Specificity determinants of acylaminoacyl-peptide hydrolase.

In an attempt to explore how specific features of the substrate's primary structure may affect the activity of rabbit muscle acylaminoacyl-peptide hydrolase (EC 3.4.19.1), a number of acetylated peptides containing specific amino acid replacements in specific positions were prepared and compared as substrates for the hydrolase. The principal variants were D-Ala, Pro, and positive charges (His, Arg, Lys); in addition, the effect of the length of the peptide was also investigated in a less systematic manner.

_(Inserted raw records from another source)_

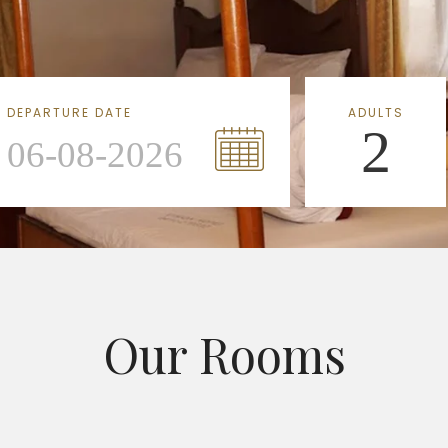
DEPARTURE DATE
ADULTS
2
Our Rooms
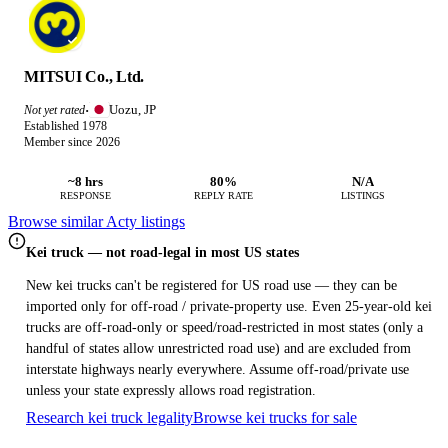
MITSUI Co., Ltd.
Uozu, JP
Not yet rated
·
Established 1978
Member since 2026
~8 hrs
80%
N/A
RESPONSE
REPLY RATE
LISTINGS
Browse similar Acty listings
Kei truck — not road-legal in most US states
New kei trucks can't be registered for US road use — they can be
imported only for off-road / private-property use. Even 25-year-old kei
trucks are off-road-only or speed/road-restricted in most states (only a
handful of states allow unrestricted road use) and are excluded from
interstate highways nearly everywhere. Assume off-road/private use
unless your state expressly allows road registration.
Research kei truck legality
Browse kei trucks for sale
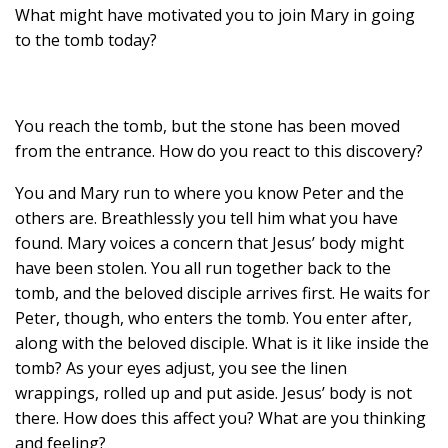
What might have motivated you to join Mary in going
to the tomb today?
You reach the tomb, but the stone has been moved
from the entrance. How do you react to this discovery?
You and Mary run to where you know Peter and the
others are. Breathlessly you tell him what you have
found. Mary voices a concern that Jesus’ body might
have been stolen. You all run together back to the
tomb, and the beloved disciple arrives first. He waits for
Peter, though, who enters the tomb. You enter after,
along with the beloved disciple. What is it like inside the
tomb? As your eyes adjust, you see the linen
wrappings, rolled up and put aside. Jesus’ body is not
there. How does this affect you? What are you thinking
and feeling?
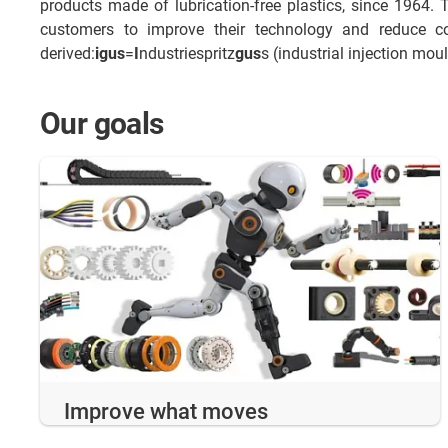
products made of lubrication-free plastics, since 1964. 
customers to improve their technology and reduce c
derived:
igus
=
I
ndustriespritz
gus
s (industrial injection mou
Our goals
Improve what moves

The substrates were either prepared by direct acetylation of peptides, by extension of the N-terminus with acetylamino acids or acetylpeptides, activated as N-hydroxysuccinimide esters, or by isolation of the N-terminal peptides from naturally occurring acetylated proteins. It was found that D-Ala on either side of the bond to be cleaved (positions 1 and 2) completely inhibited the enzymatic activity, whereas acetylated peptides with D-Ala in positions 3 or 4 were as good substrates as those containing L-Ala. Peptides with Pro in positions 2 were also inactive, and most of the peptides with Pro in the third position were very poor substrates; only the peptide Ac-AAP gave reasonably high activity (30% of Ac-AAA), which was reduced to 1-2% if additional residues were present at the C-terminus (Ac-AAPA, Ac-AAPAA). The presence of a positive charge in positions 2, 3, 4, 5, and 6 gave strong reduction in hydrolase activity varying with the charge's distance from the N-terminus from 0 to 15-20% of the rates obtained with the reference peptides without positive charges.(ABSTRACT TRUNCATED AT 250 WORDS)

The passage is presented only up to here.